**Task description:** If a record holds a picture, drop the picture and repeat everything else word for word.

**Available data:**
◆ ◆ ◆ ◆ ◆
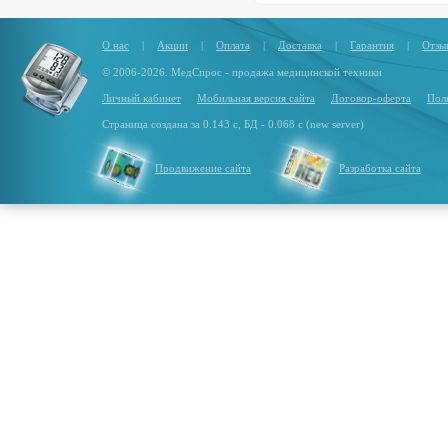
О нас
|
Акции
|
Оплата
|
Доставка
|
Гарантия
|
Отзы
© 2006-2026. МедСпрос - продажа медицинской техники
Личный кабинет
Мобильная версия сайта
Договор-оферта
Пол
Страница создана за 0.143 с, БД - 0.068 с (new server)
Продвижение сайта
Разработка сайта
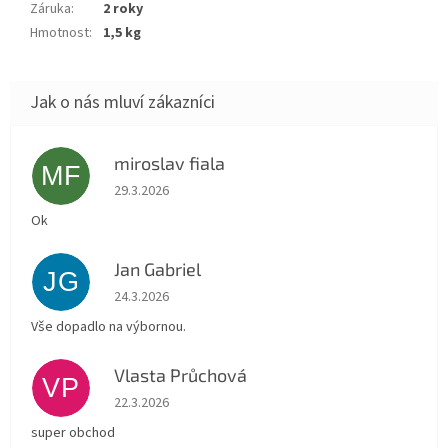
Záruka
:
2 roky
Hmotnost
:
1,5 kg
miroslav fiala
MF
Hodnocení obchodu je 5 z 5 hvězdiček.
29.3.2026
Ok
Jan Gabriel
JG
Hodnocení obchodu je 5 z 5 hvězdiček.
24.3.2026
Vše dopadlo na výbornou.
Vlasta Průchová
VP
Hodnocení obchodu je 5 z 5 hvězdiček.
22.3.2026
super obchod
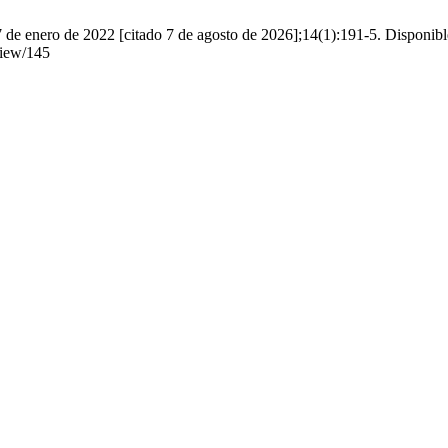
 de enero de 2022 [citado 7 de agosto de 2026];14(1):191-5. Disponibl
/view/145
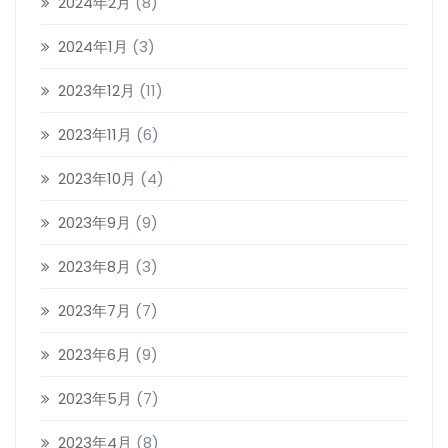
2024年2月
(8)
2024年1月
(3)
2023年12月
(11)
2023年11月
(6)
2023年10月
(4)
2023年9月
(9)
2023年8月
(3)
2023年7月
(7)
2023年6月
(9)
2023年5月
(7)
2023年4月
(8)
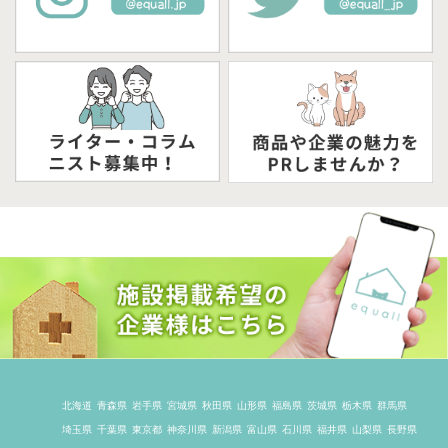
北海道
青森県
岩手県
宮城県
秋田県
山形県
福島県
茨城県
栃木県
群馬県
埼玉県
千葉県
東京都
神奈川県
新潟県
富山県
石川県
福井県
山梨県
長野県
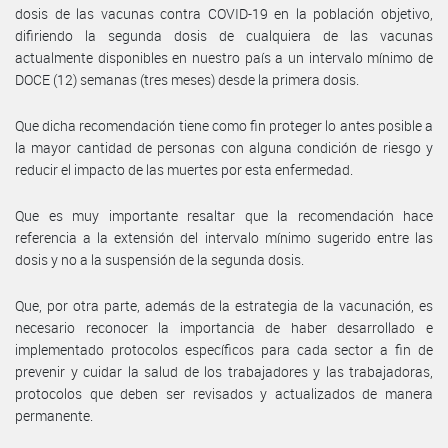
dosis de las vacunas contra COVID-19 en la población objetivo,
difiriendo la segunda dosis de cualquiera de las vacunas
actualmente disponibles en nuestro país a un intervalo mínimo de
DOCE (12) semanas (tres meses) desde la primera dosis.
Que dicha recomendación tiene como fin proteger lo antes posible a
la mayor cantidad de personas con alguna condición de riesgo y
reducir el impacto de las muertes por esta enfermedad.
Que es muy importante resaltar que la recomendación hace
referencia a la extensión del intervalo mínimo sugerido entre las
dosis y no a la suspensión de la segunda dosis.
Que, por otra parte, además de la estrategia de la vacunación, es
necesario reconocer la importancia de haber desarrollado e
implementado protocolos específicos para cada sector a fin de
prevenir y cuidar la salud de los trabajadores y las trabajadoras,
protocolos que deben ser revisados y actualizados de manera
permanente.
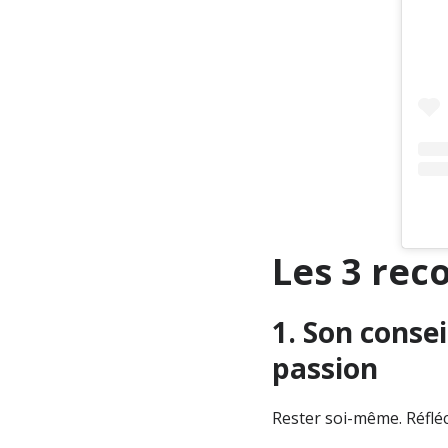
Les 3 re
1. Son consei
passion
Rester soi-même. Réfléc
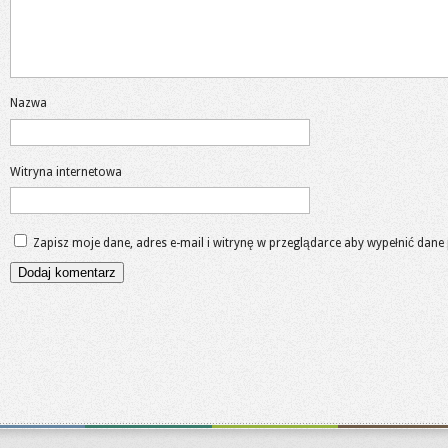
Nazwa
Witryna internetowa
Zapisz moje dane, adres e-mail i witrynę w przeglądarce aby wypełnić dane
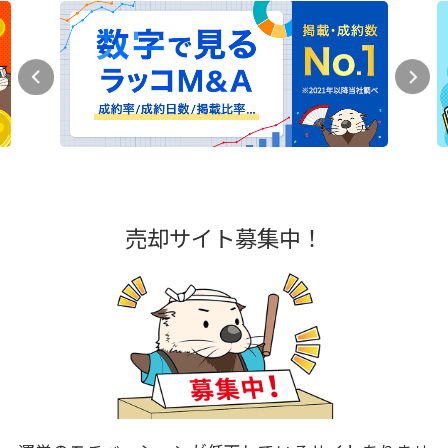
売却サイト募集中！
◆ ◆ ◆ ◆ ◆
**Completed task:**
О нас
|
Акции
|
Оплата
|
Доставка
|
Гарантия
|
Отзы
© 2006-2026. МедСпрос - продажа медицинской техники
Личный кабинет
Мобильная версия сайта
Договор-оферта
Пол
Страница создана за 0.143 с, БД - 0.068 с (new server)
Продвижение сайта
Разработка сайта
Záruka
:
2 roky
Hmotnost
:
1,5 kg
miroslav fiala
MF
Hodnocení obchodu je 5 z 5 hvězdiček.
29.3.2026
Ok
Jan Gabriel
JG
Hodnocení obchodu je 5 z 5 hvězdiček.
24.3.2026
Vše dopadlo na výbornou.
Vlasta Průchová
VP
Hodnocení obchodu je 5 z 5 hvězdiček.
22.3.2026
super obchod
 de enero de 2022 [citado 7 de agosto de 2026];14(1):191-5. Disponibl
/view/145
2024年2月
(8)
2024年1月
(3)
2023年12月
(11)
2023年11月
(6)
2023年10月
(4)
2023年9月
(9)
2023年8月
(3)
2023年7月
(7)
2023年6月
(9)
2023年5月
(7)
2023年4月
(8)
北海道
青森県
岩手県
宮城県
秋田県
山形県
福島県
茨城県
栃木県
群馬県
埼玉県
千葉県
東京都
神奈川県
新潟県
富山県
石川県
福井県
山梨県
長野県
dosis de las vacunas contra COVID-19 en la población objetivo,
difiriendo la segunda dosis de cualquiera de las vacunas
actualmente disponibles en nuestro país a un intervalo mínimo de
DOCE (12) semanas (tres meses) desde la primera dosis.
Que dicha recomendación tiene como fin proteger lo antes posible a
la mayor cantidad de personas con alguna condición de riesgo y
reducir el impacto de las muertes por esta enfermedad.
Que es muy importante resaltar que la recomendación hace
referencia a la extensión del intervalo mínimo sugerido entre las
dosis y no a la suspensión de la segunda dosis.
Que, por otra parte, además de la estrategia de la vacunación, es
necesario reconocer la importancia de haber desarrollado e
implementado protocolos específicos para cada sector a fin de
prevenir y cuidar la salud de los trabajadores y las trabajadoras,
protocolos que deben ser revisados y actualizados de manera
permanente.
Les 3 re
1. Son consei
passion
Rester soi-même. Réfléc
Nazwa
Witryna internetowa
Zapisz moje dane, adres e-mail i witrynę w przeglądarce aby wypełnić dane
売却サイト募集中！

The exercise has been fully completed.